I'm building an application based around a task queue: it serves a series of tasks to multiple, asynchronously connected clients. The twist is that the tasks must be served in a random order.
My problem is that the algorithm I'm using now is computationally expensive, because it relies on many large queries and transfers from the database. I have a strong hunch that there's a cheaper way to achieve the same result, but I can't quite see the solution. Can you think of a clever fix for this problem?
Here's the (computationally expensive) algorithm I'm using now:
When the client queries for a new task...
- Query the database for "unfinished" tasks
- Put all tasks in a list
- Shuffle the list (using random.shuffle)
- Flag the first task as "in progress"
- Send the task parameters to the client for completion
When the client finishes the task...
6a.

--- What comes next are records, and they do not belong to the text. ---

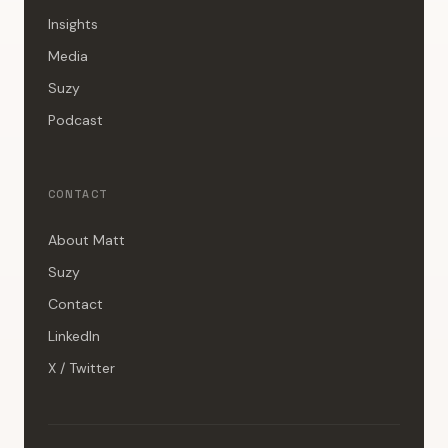
Insights
Media
Suzy
Podcast
CONTACT
About Matt
Suzy
Contact
LinkedIn
X / Twitter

Record the result and flag the task as "finished."
If the client fails to finish the task by some deadline...
6b. Re-flag the task as "unfinished."
Seems like we could do better by replacing steps 1, 2, and 3, with pseudorandom sequences or hash functions. But I can't quite figure out the whole solution. Ideas?
Other considerations:
- In case it's important, I'm using python and mongodb for all of this. (Mongodb doesn't have some clever "use find_one to efficiently return a random matching entry" usage, does it?)

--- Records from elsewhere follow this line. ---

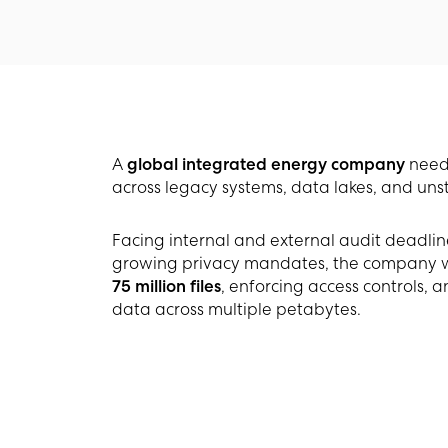
A
global integrated energy company
neede
across legacy systems, data lakes, and unst
Facing internal and external audit deadlin
growing privacy mandates, the company was 
75 million files
, enforcing access controls, 
data across multiple petabytes.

- The term "queue" is a little misleading. All the tasks are stored in subfields of a single collection within the mongodb. The length (total number of tasks) in the collection is known and fixed at the outset.
- If it's necessary, it might be okay to let the same task be assigned multiple times, as long as the occurrence is rare. But instances of this kind would need to be very rare, because completing each task is costly.
- I have identifying information on each client, so we know exactly who originates each task request.